Finalmente, John conseguiu controlar o riso.

— Enquanto fui capitão, muitas vezes fechava os olhos quando alguém era perseguido injustamente, e o deixava escapar. Agora, estarei livre para combater as injustiças!

— Combater as injustiças?! — Elizabeth rugiu. — Nada disso! Jurou-me que iríamos para Bruges e aprenderia sobre o comércio!

— Depois disso, é claro... — ele apressou-se em concordar, com um ar intimidado.
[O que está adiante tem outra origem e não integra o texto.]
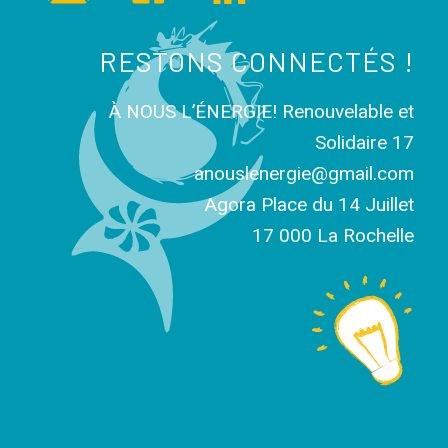
RESTONS CONNECTÉS !
À NOUS L’ÉNERGIE! Renouvelable et
Solidaire 17
anouslenergie@gmail.com
Agora Place du 14 Juillet
17 000 La Rochelle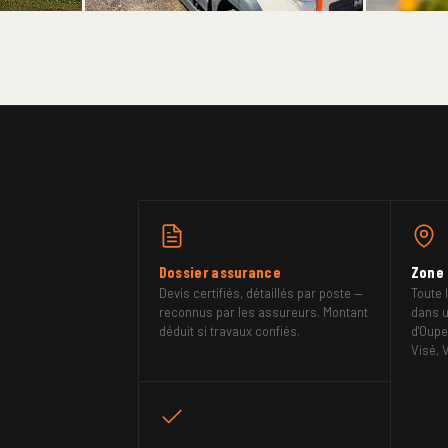
LOCATION
GRATUIT
IEURS
CONTAINERS & REMORQUES
ESTIMA
irage — sur
8 à 20 m³, disponible 24h/24 — livraison
Évaluation
et reprise sur site.
déduit si t
Dossier assurance
Zone 
Devis certifiés, détaillés par poste —
Toute 
reconnus par les assureurs. Montant
dans u
déduit si travaux confiés.
d'Oupe
Visé, 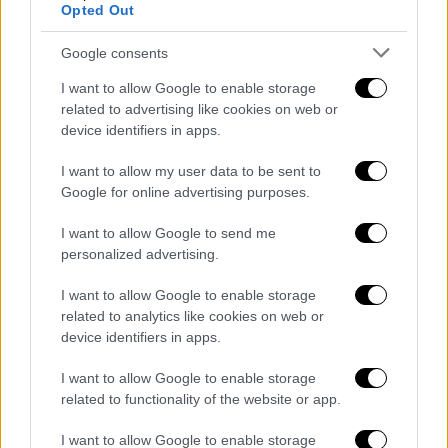
διασώθηκαν καθαρά από τύχη. Αυξάνονται
Opted Out
επίσης τα απολυταρχικά καθεστώτα που
περιορίζουν την ελευθερία, καταπατούν
Google consents
βασικά ανθρώπινα δικαιώματα και
I want to allow Google to enable storage
αμφισβητούν την έννοια της Δημοκρατίας.
related to advertising like cookies on web or
device identifiers in apps.
Η
Δημοκρατία είναι ένας θεσμός υπέροχος
που μας καλεί
να συμβιώνουμε με άτομα, τα
I want to allow my user data to be sent to
Google for online advertising purposes.
οποία ενδεχομένως έχουν διαφορετικές
απόψεις
από τις δικές μας. Αν αυτές οι
I want to allow Google to send me
απόψεις δεν κηρύσσουν το μίσος και δεν
personalized advertising.
καλούν σε παράνομες πράξεις, αν δεν
I want to allow Google to enable storage
απειλούν τις θεμελιώδεις αρχές της
related to analytics like cookies on web or
ελευθερίας και της Δημοκρατίας κι αν δεν
device identifiers in apps.
παραβαίνουν τους υπάρχοντες νόμους, τότε
οφείλουμε να τις ακούμε μέσα στο πλαίσιο
I want to allow Google to enable storage
related to functionality of the website or app.
μιας κοινωνίας αποδοχής
και αγάπης.
Κατανοώ ότι η διαφημιστική αφίσα της
I want to allow Google to enable storage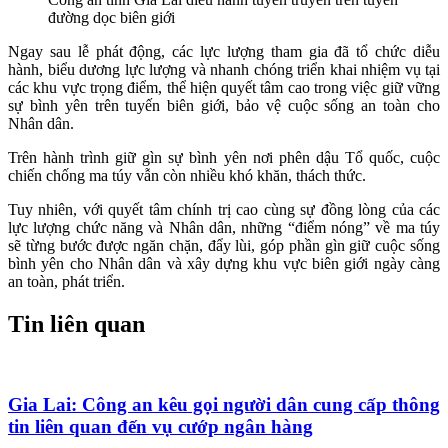
đường dọc biên giới
Ngay sau lễ phát động, các lực lượng tham gia đã tổ chức diễu
hành, biểu dương lực lượng và nhanh chóng triển khai nhiệm vụ tại
các khu vực trọng điểm, thể hiện quyết tâm cao trong việc giữ vững
sự bình yên trên tuyến biên giới, bảo vệ cuộc sống an toàn cho
Nhân dân.
Trên hành trình giữ gìn sự bình yên nơi phên dậu Tổ quốc, cuộc
chiến chống ma túy vẫn còn nhiều khó khăn, thách thức.
Tuy nhiên, với quyết tâm chính trị cao cùng sự đồng lòng của các
lực lượng chức năng và Nhân dân, những “điểm nóng” về ma túy
sẽ từng bước được ngăn chặn, đẩy lùi, góp phần gìn giữ cuộc sống
bình yên cho Nhân dân và xây dựng khu vực biên giới ngày càng
an toàn, phát triển.
Tin liên quan
Gia Lai: Công an kêu gọi người dân cung cấp thông
tin liên quan đến vụ cướp ngân hàng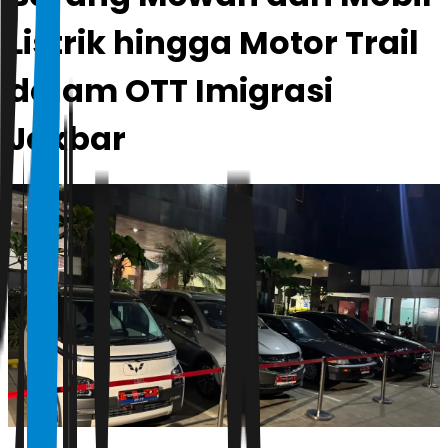
Listrik hingga Motor Trail
dalam OTT Imigrasi
Jakbar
Elizabeth encolerizada transformava-se em uma deusa nórdica, mas uma daquelas que só se apaziguavam com sacrifícios sangrentos, e mesmo meu corajoso mestre-arqueiro preferia obedecê-la a enfrentar sua fúria gelada. Contudo, eu sabia que John jamais se contentaria em tornar-se um gordo e satisfeito comerciante, portanto até mesmo a ideia de tornar-se um fora da lei provavelmente lhe parecia uma oportunidade incrível.

Querendo apaziguá-la, ele adiantou-se e tentou abraçá-la, mas ela rugiu de novo e, afastando-se de nós, começou a chutar os seixos soltos na margem do rio, enquanto deixava escapar algumas pragas.

Com um suspiro, John voltou-se para mim e piscou um olho:

—Gostaria de estar por perto e ver a cara de Gawain quando descobrir que suas moedas preciosas desapareceram — disse com um meio-sorriso.

Thiago, que estivera calado até o momento, interpôs-se, encarando-me com um olhar de acusação.

— Quando Gawain descobrir o roubo, com certeza fará uma queixa contra nós. E além de deserdados, por sua culpa também acabaremos nos tornando bandidos!

— Estaremos bem longe daqui quando isso acontecer... — Dei de ombros, fingindo não me importar. Thiago me condenava pela brusca mudança na vida dele e de Gillian, e nossa relação desgastava-se a cada dia.

Ele iria retrucar algo, mas Gillian havia montado em seu cavalo e intrometeu-se, nos chamando:

— Se querem chegar à Aquitânia ao invés de ter as cabeças penduradas na corda da forca, paremos de discutir e vamos nos apressar!

Assenti e pulei para a sela. Gillian estava certo!

— Direto à Poitiers, sem inventar outras encrencas pelo caminho!—ordenei a mim mesmo, instigando meu cavalo.